Press release from Balule Nature Reserve
South African National Parks (SANParks) and its conservation partners in the Greater Kruger region are in the process of implementing additional strategic and collaborative management interventions as part of an integrated rhino management approach. As part of several initiatives, some entities will embark on the strategic dehorning of rhinos in the Greater Kruger Protected Area landscape, and Balule Nature Reserve were able to execute dehorning during the last week.
In a seven day, highly specialised operation, the rhino population of Balule has been dehorned.
The operation was carried out with professional precision and in conjunction with our neighbouring reserve. It is believed to have been the largest single dehorning operation yet carried out in the Mpumalanga and Limpopo Lowveld focusing on free ranging wild rhinos.
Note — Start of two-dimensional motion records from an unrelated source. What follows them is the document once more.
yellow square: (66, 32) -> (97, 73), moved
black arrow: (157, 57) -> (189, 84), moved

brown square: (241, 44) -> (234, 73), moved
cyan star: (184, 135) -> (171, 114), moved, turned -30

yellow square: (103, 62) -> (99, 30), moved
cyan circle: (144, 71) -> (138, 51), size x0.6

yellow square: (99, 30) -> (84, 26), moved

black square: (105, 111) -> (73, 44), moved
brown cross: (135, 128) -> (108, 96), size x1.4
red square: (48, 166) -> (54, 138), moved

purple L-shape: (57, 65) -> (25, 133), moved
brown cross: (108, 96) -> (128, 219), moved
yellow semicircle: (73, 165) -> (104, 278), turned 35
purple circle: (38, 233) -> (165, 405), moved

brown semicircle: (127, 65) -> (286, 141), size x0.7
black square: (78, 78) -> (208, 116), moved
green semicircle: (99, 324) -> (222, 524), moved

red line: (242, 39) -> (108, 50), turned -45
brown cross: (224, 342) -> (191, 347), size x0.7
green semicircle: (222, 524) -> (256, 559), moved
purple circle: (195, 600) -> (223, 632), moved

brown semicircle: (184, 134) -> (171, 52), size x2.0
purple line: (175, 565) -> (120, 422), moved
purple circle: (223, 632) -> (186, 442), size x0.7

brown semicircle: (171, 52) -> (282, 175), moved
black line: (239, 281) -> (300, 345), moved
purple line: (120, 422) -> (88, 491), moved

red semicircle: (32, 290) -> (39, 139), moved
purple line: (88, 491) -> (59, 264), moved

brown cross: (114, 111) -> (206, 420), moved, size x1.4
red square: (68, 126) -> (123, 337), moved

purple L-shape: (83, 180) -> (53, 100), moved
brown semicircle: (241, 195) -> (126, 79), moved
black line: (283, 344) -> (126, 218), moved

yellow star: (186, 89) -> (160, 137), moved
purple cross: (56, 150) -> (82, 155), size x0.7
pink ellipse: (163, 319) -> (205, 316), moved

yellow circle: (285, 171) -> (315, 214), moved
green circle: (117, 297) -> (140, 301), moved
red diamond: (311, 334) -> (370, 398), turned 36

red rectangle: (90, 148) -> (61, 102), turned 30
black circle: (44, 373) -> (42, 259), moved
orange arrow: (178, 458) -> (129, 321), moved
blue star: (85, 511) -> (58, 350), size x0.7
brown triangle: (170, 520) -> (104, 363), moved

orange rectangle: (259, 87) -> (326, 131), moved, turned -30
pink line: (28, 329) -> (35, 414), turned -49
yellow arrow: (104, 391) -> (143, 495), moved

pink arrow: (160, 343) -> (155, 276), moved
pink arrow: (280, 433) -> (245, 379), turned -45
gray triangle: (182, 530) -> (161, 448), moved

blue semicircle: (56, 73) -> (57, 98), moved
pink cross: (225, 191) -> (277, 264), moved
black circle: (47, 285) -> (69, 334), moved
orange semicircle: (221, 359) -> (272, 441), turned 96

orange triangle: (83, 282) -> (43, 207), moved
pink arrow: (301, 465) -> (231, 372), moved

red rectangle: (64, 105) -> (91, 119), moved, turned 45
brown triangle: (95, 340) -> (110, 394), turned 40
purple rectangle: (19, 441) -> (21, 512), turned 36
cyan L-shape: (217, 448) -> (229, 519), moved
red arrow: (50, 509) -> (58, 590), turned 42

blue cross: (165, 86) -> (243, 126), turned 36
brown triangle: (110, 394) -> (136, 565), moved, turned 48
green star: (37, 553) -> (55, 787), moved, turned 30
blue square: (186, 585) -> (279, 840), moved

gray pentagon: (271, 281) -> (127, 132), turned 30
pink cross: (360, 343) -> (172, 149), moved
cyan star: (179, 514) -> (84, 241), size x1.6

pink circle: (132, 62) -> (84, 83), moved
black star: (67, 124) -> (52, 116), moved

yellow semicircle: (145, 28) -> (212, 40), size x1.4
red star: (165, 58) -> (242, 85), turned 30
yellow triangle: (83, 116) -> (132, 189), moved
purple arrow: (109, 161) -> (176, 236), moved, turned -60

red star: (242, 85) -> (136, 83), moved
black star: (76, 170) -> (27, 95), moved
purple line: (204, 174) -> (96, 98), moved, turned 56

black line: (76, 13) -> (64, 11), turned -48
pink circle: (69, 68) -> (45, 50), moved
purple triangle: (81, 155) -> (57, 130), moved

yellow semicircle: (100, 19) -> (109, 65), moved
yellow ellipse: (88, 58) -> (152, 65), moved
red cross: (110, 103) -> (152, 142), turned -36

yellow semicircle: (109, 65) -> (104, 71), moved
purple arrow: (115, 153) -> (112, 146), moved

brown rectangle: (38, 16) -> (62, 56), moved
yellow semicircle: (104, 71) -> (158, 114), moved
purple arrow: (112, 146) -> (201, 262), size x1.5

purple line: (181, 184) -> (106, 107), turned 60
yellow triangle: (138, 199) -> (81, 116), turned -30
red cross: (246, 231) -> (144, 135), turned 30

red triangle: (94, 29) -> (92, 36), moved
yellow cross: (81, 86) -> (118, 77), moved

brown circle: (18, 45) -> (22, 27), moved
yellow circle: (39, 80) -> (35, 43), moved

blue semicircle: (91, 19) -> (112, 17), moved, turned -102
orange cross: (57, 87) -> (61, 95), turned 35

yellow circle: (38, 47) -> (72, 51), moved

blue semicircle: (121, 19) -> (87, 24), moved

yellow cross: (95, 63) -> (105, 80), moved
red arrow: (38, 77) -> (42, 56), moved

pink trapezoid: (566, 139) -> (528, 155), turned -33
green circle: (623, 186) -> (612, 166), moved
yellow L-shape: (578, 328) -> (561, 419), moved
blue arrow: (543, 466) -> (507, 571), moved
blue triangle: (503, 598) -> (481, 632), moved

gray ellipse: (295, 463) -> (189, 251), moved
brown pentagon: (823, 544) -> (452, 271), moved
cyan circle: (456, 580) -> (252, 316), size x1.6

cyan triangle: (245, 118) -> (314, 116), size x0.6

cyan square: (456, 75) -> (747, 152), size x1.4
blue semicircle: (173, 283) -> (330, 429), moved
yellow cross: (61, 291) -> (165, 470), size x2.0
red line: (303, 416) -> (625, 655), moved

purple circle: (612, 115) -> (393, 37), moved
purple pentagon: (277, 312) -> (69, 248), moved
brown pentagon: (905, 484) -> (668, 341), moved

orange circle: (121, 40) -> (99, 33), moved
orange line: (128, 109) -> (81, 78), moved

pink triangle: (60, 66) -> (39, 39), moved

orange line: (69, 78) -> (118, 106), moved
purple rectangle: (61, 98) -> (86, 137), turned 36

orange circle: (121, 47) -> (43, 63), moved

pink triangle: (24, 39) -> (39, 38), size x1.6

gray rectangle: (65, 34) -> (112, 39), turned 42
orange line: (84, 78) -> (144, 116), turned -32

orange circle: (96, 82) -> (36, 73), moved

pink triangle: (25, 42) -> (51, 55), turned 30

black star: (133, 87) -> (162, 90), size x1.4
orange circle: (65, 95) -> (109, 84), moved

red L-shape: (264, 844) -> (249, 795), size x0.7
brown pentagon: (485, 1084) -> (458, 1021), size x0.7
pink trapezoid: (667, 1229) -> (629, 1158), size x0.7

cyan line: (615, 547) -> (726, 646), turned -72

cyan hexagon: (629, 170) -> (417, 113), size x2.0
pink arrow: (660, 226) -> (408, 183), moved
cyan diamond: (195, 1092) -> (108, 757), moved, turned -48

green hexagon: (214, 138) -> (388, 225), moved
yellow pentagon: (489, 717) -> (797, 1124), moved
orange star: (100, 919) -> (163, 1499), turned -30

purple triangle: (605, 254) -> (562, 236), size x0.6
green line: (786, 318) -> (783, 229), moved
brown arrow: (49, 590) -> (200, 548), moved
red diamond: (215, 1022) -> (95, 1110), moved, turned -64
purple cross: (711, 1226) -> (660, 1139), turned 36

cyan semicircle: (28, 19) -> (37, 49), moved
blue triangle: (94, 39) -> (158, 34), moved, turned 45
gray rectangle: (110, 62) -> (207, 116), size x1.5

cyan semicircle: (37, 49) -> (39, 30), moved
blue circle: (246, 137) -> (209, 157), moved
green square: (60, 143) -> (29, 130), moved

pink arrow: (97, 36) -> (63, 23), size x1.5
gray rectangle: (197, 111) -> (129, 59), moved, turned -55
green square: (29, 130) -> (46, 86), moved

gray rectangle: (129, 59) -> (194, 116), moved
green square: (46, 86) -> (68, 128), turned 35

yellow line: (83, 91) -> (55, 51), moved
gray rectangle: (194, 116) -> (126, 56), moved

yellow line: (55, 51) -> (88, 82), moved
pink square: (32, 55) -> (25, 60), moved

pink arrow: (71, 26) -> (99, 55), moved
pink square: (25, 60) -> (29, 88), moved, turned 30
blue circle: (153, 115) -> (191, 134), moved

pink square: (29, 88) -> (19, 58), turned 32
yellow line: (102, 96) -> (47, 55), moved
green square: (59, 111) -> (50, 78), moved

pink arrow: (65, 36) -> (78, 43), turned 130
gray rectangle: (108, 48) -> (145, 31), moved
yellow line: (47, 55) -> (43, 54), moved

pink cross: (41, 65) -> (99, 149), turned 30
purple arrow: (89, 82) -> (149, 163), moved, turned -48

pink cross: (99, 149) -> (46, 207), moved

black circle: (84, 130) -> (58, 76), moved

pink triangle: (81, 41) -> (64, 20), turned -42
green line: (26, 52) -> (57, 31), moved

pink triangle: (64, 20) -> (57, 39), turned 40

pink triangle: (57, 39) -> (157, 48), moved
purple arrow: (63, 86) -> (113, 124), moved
Balule is a Private Reserve, open to the Kruger National Park and its neighbours in the Association of Private Nature Reserves (APNR). It is privately funded and has been hit hard by illegal poaching in the past several years.
The relentless onslaught has reduced the rhino population within Balule by nearly 70% since 2012.
Family groups have been severely compromised and sex ratios skewed leading to a dire situation for the natural prosperity of our rhinos.
Accordingly, in order to stem the losses it was resolved to:
• Explore, and if possible implement, a dehorning strategy so as to reduce the attractiveness of the targets to poaching syndicates; and
• Implement additional security measures.
Following ten months of planning and extensive stake holder consultations, which included South African National Parks specialists from the Kruger National Park, neighbouring reserves and provincial authorities, the appropriate permits authorising Balule to proceed with the operation were issued.
This multi-disciplined operation was carried out by a large specialised team comprising the Balule management team, four wildlife veterinarians, a fixed wing spotter aeroplane and a two helicopters. In addition, vehicle based ground teams with air-to-ground communications, systematically moved through the reserve capturing and dehorning all rhinos that were located.
The entire operation was closely monitored by a LEDET official who were furthermore responsible for the collection of DNA samples from every rhino, which will be entered into the RHODIS system which is hosted at the University of Pretoria, Onderstepoort genetics laboratory.
Balule is host to a black rhino population which belongs to the Eastern Cape Parks and Tourism Agency. These rhinos were successfully released in Balule in 2011 as part of the WWF Black Rhino Expansion Program (BREP program).
ECPTA approved this security intervention and their officials were present during the dehorning of their black rhinos in Balule. Valuable data and genetic samples were collected during the dehorning immobilisation of the rhinos.
During the operation increased security measures were in place and a specialised third-party asset protection security organisation were present. All horns were removed from the reserve daily and placed into secure off-site storage facilities.
Balule approved this extensive operation, as it had become abundantly clear that with the current intensity of rhino poaching, the Balule rhino would become extinct within the next two to four years, unless more drastic measures were taken. This, in spite of the already substantial financial investments into security, both in terms of manpower and technology which has been spent over the past few years.
The dehorning project is not viewed as a standalone initiative, but will contribute towards the existing multi-faceted suite of security initiatives which already exist within the APNR and Balule. Furthermore, the Balule dehorning project is contributory towards the GLTFCA integrated rhino management program, which is underpinned by the cooperative agreement which exists between Balule, other Protected Areas open to the KNP and the KNP.
Given the pioneering nature of this project, the effectiveness against poaching as well as the health and well-being of the rhinos will be closely and scientifically monitored into the future, with the ultimate objective of ensuring the survival of the wild rhino population within Protected Areas, the Country and in Africa.